Deformation structures such as faults, shear zones, fractures (including veins and joints), foliations, and lineations are often expressed as morphology on rock surfaces, and their shape and orientation are an important source of information in structural geology (e.g., Passchier and Trouw, 2005). Rock surface roughness is often anisotropic, because planar discontinuity sets intersect the surface, or, in the case of exposed fault surfaces, structural anisotropies have developed due to shearing on the surface (Anderson, 1951). Geometrically irregular fault surfaces are of great significance to understanding locally inhomogeneous stress states along active faults (Chester and Chester, 2000). A number of studies have used manual measurements to show that the roughness of fault surfaces is greatest in the direction perpendicular to slip, and smallest in the direction parallel to slip (Hancock and Barka, 1987; Power et al., 1987, 1988; Power and Tullis, 1991, 1992; Lee and Bruhn, 1996; Jackson and McKenzie, 1999). As McCaffrey et al. (2005) pointed out, digital mapping techniques can greatly facilitate data acquisition and processing for many geoscience purposes, because digitally acquired data can easily be stored, shared, imaged, and analyzed in a spatially referenced manner. Digital mapping of rock faces using light detection and ranging (Lidar, or laser scanning) and digital photogrammetry methods require only limited access to the rock face, and are much more time efficient than labor-intensive manual measurement procedures. Based on digitally acquired data sets, Sagy et al. (2007) showed that roughness parallel to the transport direction decreases as fault slip length increases, Jones et al. (2006) related heterogeneous slip patches of the Arkitsa fault in Greece to its surface geometry, and Renard et al. (2006) reported that striations on a fault surface in the French Alps displayed self-affine scale invariance.

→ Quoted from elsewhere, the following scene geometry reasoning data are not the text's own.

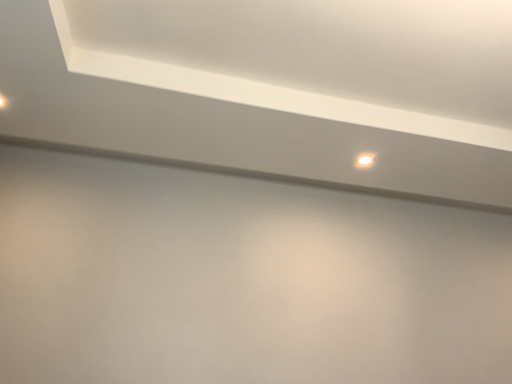 You are a GUI agent. You are given a task and a screenshot of the screen. Output one action in this format:
    pyautogui.click(x=<x>, y=<y>)
    Task: Click on the white glossy light at upper center
    The image size is (512, 384).
    Given the screenshot: What is the action you would take?
    pyautogui.click(x=365, y=160)

Describe the element at coordinates (365, 160) in the screenshot. I see `white glossy light at upper center` at that location.

In order to face white glossy light at upper center, should I rotate leftwards or rightwards?

To face it directly, rotate right by 14.600 degrees.

Based on the photo, measure the distance between white glossy light at upper center and camera.

white glossy light at upper center is 6.07 feet away from camera.

Image resolution: width=512 pixels, height=384 pixels. I want to click on white glossy light at upper center, so click(365, 160). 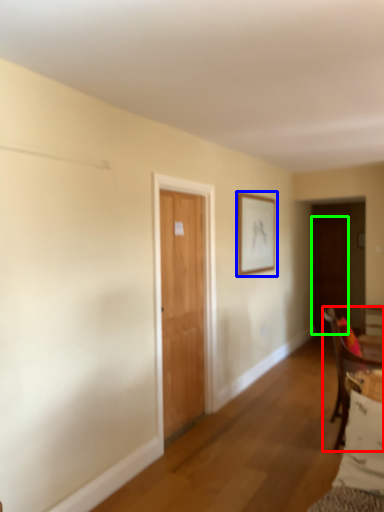 Question: Which object is positioned farthest from chair (highlighted by a red box)? Select from picture frame (highlighted by a blue box) and door (highlighted by a green box).

Choices:
 (A) picture frame
 (B) door

Answer: (B) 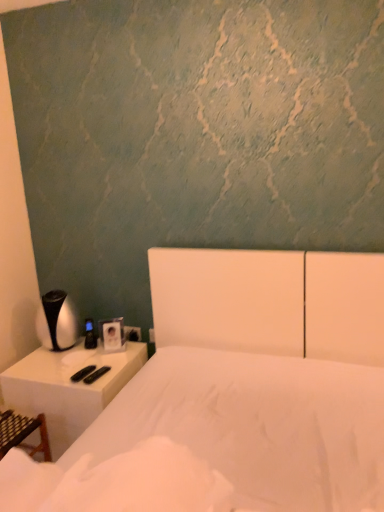 Question: Looking at their shapes, would you say white plastic nightstand at left is wider or thinner than white matte bed at center?

Choices:
 (A) thin
 (B) wide

Answer: (A)

Question: Looking at the image, does white plastic nightstand at left seem bigger or smaller compared to white matte bed at center?

Choices:
 (A) small
 (B) big

Answer: (A)

Question: Which object is the farthest from the white matte bed at center?

Choices:
 (A) white plastic electric outlet at lower center
 (B) white plastic nightstand at left

Answer: (A)

Question: Estimate the real-world distances between objects in this image. Which object is closer to the white plastic nightstand at left?

Choices:
 (A) white plastic electric outlet at lower center
 (B) white matte bed at center

Answer: (A) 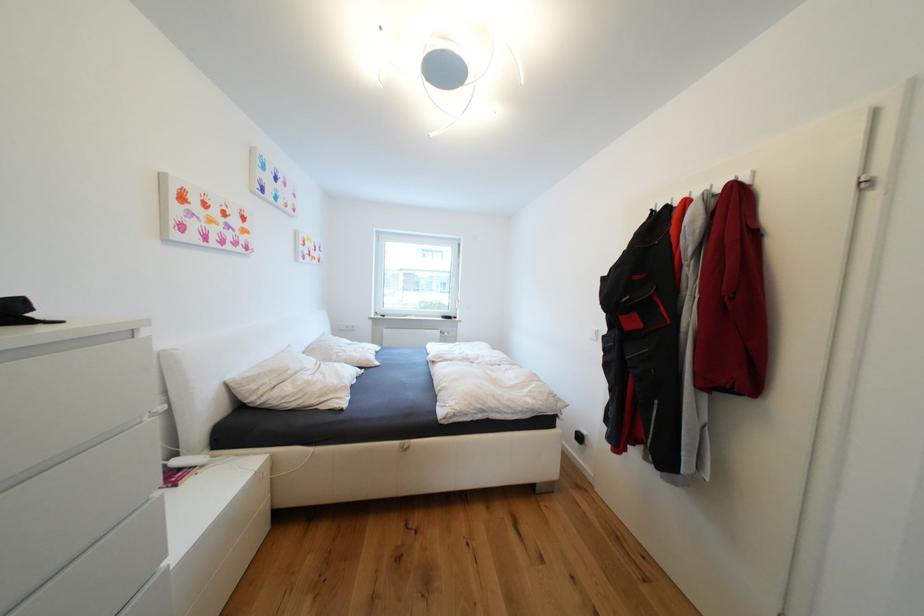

In this paper we present a new workflow in using a fractal analysis method to measure and plot roughness along different orientations. We also show how this method can be applied to measure surface anisotropy on rock surfaces shaped by erosion, fault wear, and blasting. Our method allows the comparison of surface anisotropy across scales, and variations of roughness with direction. It also allows the isolation of rock surface features of a specific range of wavelengths with a careful selection of the scales analyzed. The proposed system is similar to those of Renard et al. (2006) and Thomas et al. (1999) in that it analyzes the anisotropy of a surface. However, Renard et al. (2006) used a statistical analysis method using a root mean square correlation measure for the one-dimensional (1D) and 2D analysis of the surface. Thomas et al. (1999) analyzed the surface anisotropy using a structure function based on autocorrelation between the surface points for their tribology research.


Methods for measuring surface roughness differ depending on the purpose of measurements and the materials investigated. When studying friction, lubrication, and wear of engineered materials, engineering tribologists commonly use central line average roughness, root mean square roughness, mean value of the maximum peak-to-valley height, and ten-point average (Stachowiak and Batchelor, 1993). Similar methods are also used to investigate Earth surface processes and landform evolution (McCarrol and Nesje, 1995).

The roughness of a rock face can be measured by considering profiles in different orientations and positions (ISRM, 1978). These profiles are used to determine how much the roughness varies across the surface and how isotropic the surface is. Statistically, this means taking a sample population from a continuous population space, the rock surface. The roughness along any given orientation is represented by calculating the mean and standard deviation of roughness measurements for all profiles of the same orientation. Statistics from sample profiles taken at different orientations are used to measure the anisotropy of the surface along with calculating the directions of maximum and minimum roughness.

We apply our analysis to point cloud data generated from three-dimensional photogrammetric surface models. The software package used to generate these surface models is Sirovision, a commercial code that is mainly designed for geotechnical purposes (Poropat, 2001; www.sirovision.com). Sirovision generates three-dimensional surface models from a pair of digital images, which are either taken from surveyed camera positions, or contain surveyed points in the images. The 3D surface models consist of triangular surfaces derived from mul-tipixel facets. The point clouds analyzed in this study represent the vertices of these triangular surface elements.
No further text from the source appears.